These kinds of conversations give us a feeling of how Willy feels boxed in, by his job, his pretences that he is constantly keeping up. And how it is exhausting him. An example of Willy’s fantasies is his brother Ben. Willy often speaks to his dead brother in hallucinations and flashbacks. Miller uses Ben as a device to show us what Willy really wants, he is a metaphor for all the things Willy doesn’t have and Willy sees not going with Ben as his one big mistake.
Ben: “when I was seventeen I walked into the jungle, and when I was twenty-one I walked out.
And by god I was rich. ” Willy: “you see what I’ve been talking about? The greatest things can happen! ” The language Willy uses is very descriptive of his character, it is confused and repetitive in parts such as phrases like “personality wins the day” and “I am well liked”. These are like Willy’s personal slogans that he repeats when he is unsure of himself.
Miller uses flashbacks to confuse the other characters in the play. Willy’s speech often makes sense to us as we can see what he sees but is complete nonsense to the other characters.
Such as when he is speaking to Ben in a hallucination and Charley in real life and the conversations become overlapped. We can see how others perceive him and that makes us feel sorry for him. I think Miller’s use of flashbacks also helps create sympathy with Willy as it shows us the life he used to have, what he used to be, an ambitious young man with his whole life before him, and now, he is in the same position financially but with no time to improve it.
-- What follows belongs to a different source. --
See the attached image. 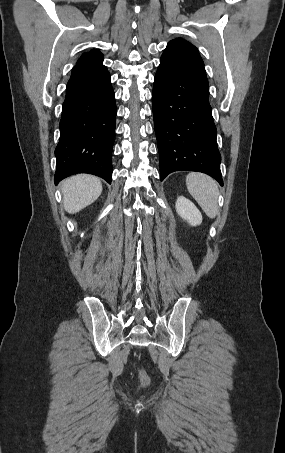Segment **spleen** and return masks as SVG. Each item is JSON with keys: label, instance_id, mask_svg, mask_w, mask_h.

He has run out, in his mind and in the world he lives in.
Willy knows this and is in desperate denial, and the audience know it too and wish there was something he could do or realise to make things better. We are kept wondering what disrupt between Biff and Willy has drawn them apart until after Willy’s sons have left him. Then after Willy is left a lonely, unemployed man the adultery scene is revealed. This is to keep the audiences sympathy as otherwise we may have thought that Willy deserved everything he got, and Miller does not want hostile feelings towards Willy. Miller helps us feel as if we are truly ‘inside Willy’s head’ by using the stage in a very clever way.
The play is very naturalistic in most ways, but to create the effect of the fantasies that Willy is having he uses different areas of the stage as Willy’s different levels of consciousness. Different parts of the stage light up and characters wander on and off stage, it gives us the feeling that the stage is Willy’s mind. Also it makes the play a believable naturalistic one. Miller uses a lot of music to demonstrate the nature of the scene. Music often starts up when Willy is having a flashback or when a moving moment of some sort is about to occur.
This gives the scene meaning and also makes it more evocative as the emotion can be sensed through the music. When reading the play you see also that Miller has included very detailed stage directions. The play is never standing still but constantly moving around and this gives the flashbacks and hallucinations more substance, they’re not flat like they so easily could have been, or confusing for the audience. I think Miller includes such detailed stage directions because the play could be so easily twisted.
If Miller left it up to the director to decide how to play the scenes Willy could come across in a completely different way, which would totally alter the implication of the play. Miller does not want Willy to come across as crazy as he is not. Miller has a very important message to tell in his play and has done it very effectively. Willy Loman and his family are the poor victims of American society who have been suffering because of what their government has set as a national standard. It is a tragic story and Arthur Miller has been extremely successful in making it powerful and touching.